Could we use _VALIDATE instead of probe? Or at least pin the pages as well, so we don't have to do it later?
I only care that the name matches what it does. _VALIDATE sounds like it does a full validation of everything such that, if the import succeeds, execbuf will as well. If we pin the pages at the same time, maybe that's true? _PROBE, on the other hand, sounds a lot more like
No it is not possible to guarantee backing store remains valid until execbuf.
a one-time best-effort check which may race with other stuff and doesn't guarantee future success. That's in line with what the current patch does.
We already have i915_gem_object_userptr_validate, no need to dupe it.
I have no opinion on this.
I was actually suggesting the same as Maarten here - that we should add a "populate" flag.
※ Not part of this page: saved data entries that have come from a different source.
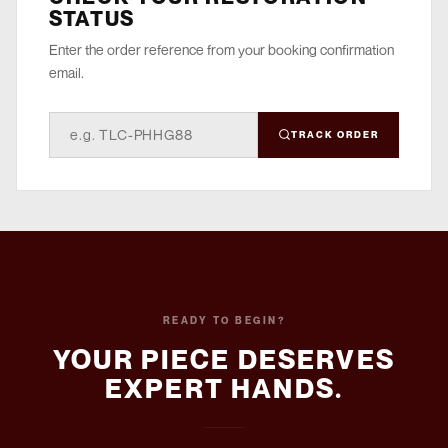
STATUS
Enter the order reference from your booking confirmation
email.
TRACK ORDER
READY TO BEGIN?
YOUR PIECE DESERVES
EXPERT HANDS.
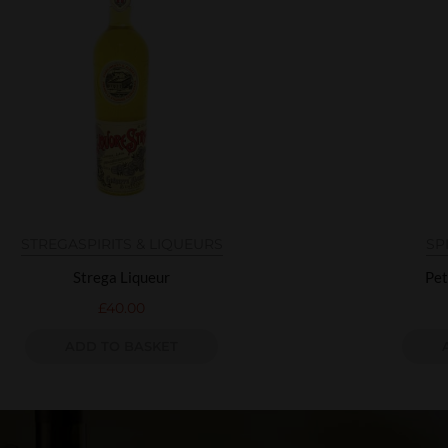
STREGA
SPIRITS & LIQUEURS
SP
Strega Liqueur
Pet
£
40.00
ADD TO BASKET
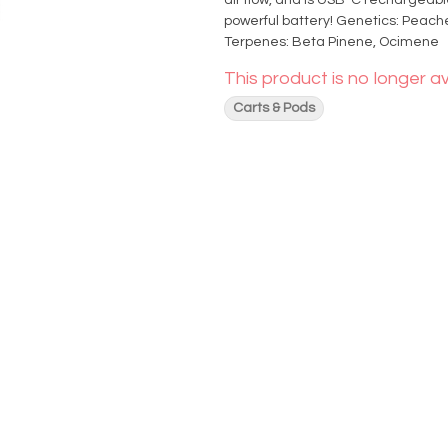
air flow, and is USB-C rechargeabl
powerful battery! Genetics: Peaches and Cream x OG Kush Effects: Relaxed, Focused, Euphoric
Terpenes: Beta Pinene, Ocimene
This product is no longer av
Carts & Pods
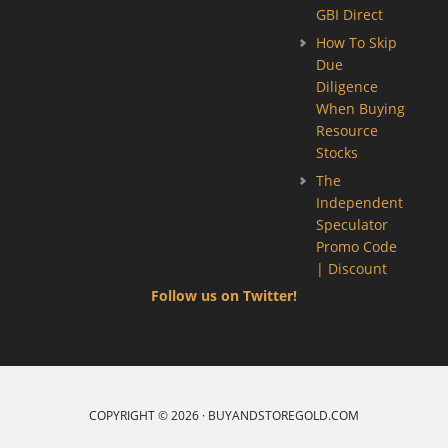
GBI Direct
How To Skip
Due
Diligence
When Buying
Resource
Stocks
The
Independent
Speculator
Promo Code
| Discount
Follow us on Twitter!
COPYRIGHT © 2026 · BUYANDSTOREGOLD.COM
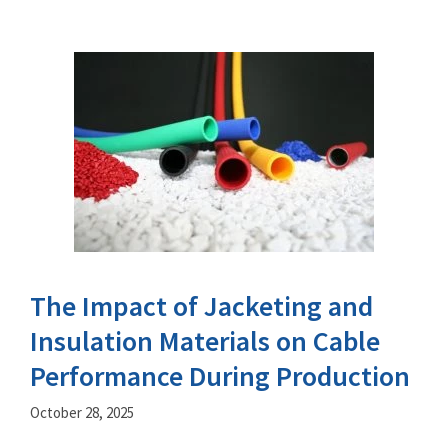
The Impact of Jacketing and
Insulation Materials on Cable
Performance During Production
October 28, 2025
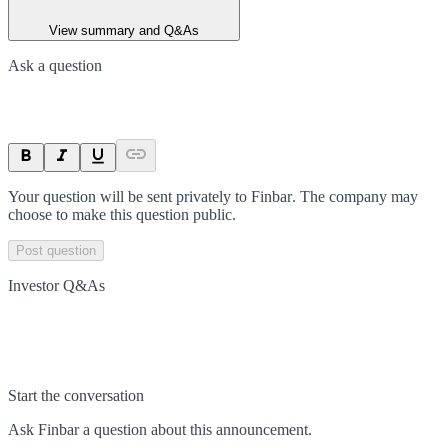
View summary and Q&As
Ask a question
Your question will be sent privately to
Finbar
. The company may
choose to make this question public.
Post question
Investor Q&As
Start the conversation
Ask
Finbar
a question about this
announcement
.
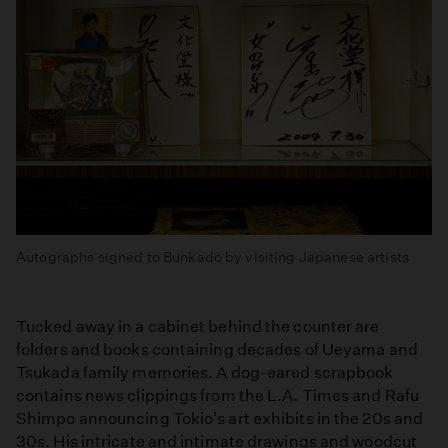
Autographs signed to Bunkado by visiting Japanese artists
Tucked away in a cabinet behind the counter are
folders and books containing decades of Ueyama and
Tsukada family memories. A dog-eared scrapbook
contains news clippings from the L.A. Times and Rafu
Shimpo announcing Tokio's art exhibits in the 20s and
30s. His intricate and intimate drawings and woodcut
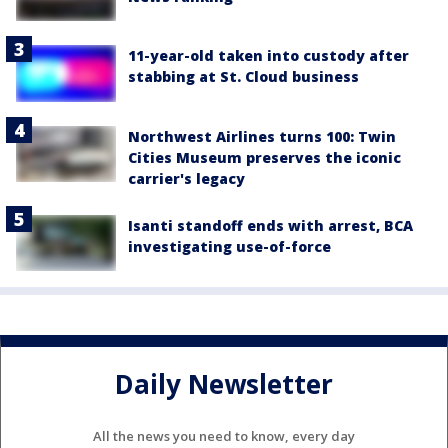
11-year-old taken into custody after
stabbing at St. Cloud business
Northwest Airlines turns 100: Twin
Cities Museum preserves the iconic
carrier's legacy
Isanti standoff ends with arrest, BCA
investigating use-of-force
Daily Newsletter
All the news you need to know, every day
But opinion was that was not desired - please look for the older threads to see the reasoning there.
So how should we proceed here? Maarten?
I honestly don't care, and I think the probe flag here is perfectly fine. Reasons for that:
- we don't have an immediate allocation flag for buffer creation
either. So if there's a need we need a flag for this across the board, not just userptr, and a clear userspace ask
Both Mesa drivers would probably set that flag if we had it and it demonstrated any perf benefits, FWIW. However, I think it's fine if that's a separate flag. Also, I don't know that the perf benefits are all that great. We should get most of those benefits from VM_BIND anyway.
- it's a fundamentally racy test anyway, userspace can munmap or map
something else and then it will fail. So we really don't gain anything by pinning pages because by the time we go into execbuf they might be invalidated already - checking the vmas for VM_SPECIAL is perfectly good enough.
- we can always change the implementation later on too.
Hence why I think PROBE is the semantics we want/need here. Can we get some acks/reviews here or is this really a significant enough bikeshed that we need to hold up dg1 pciids for them?
I don't care. I've already reviewed the patch.
--Jason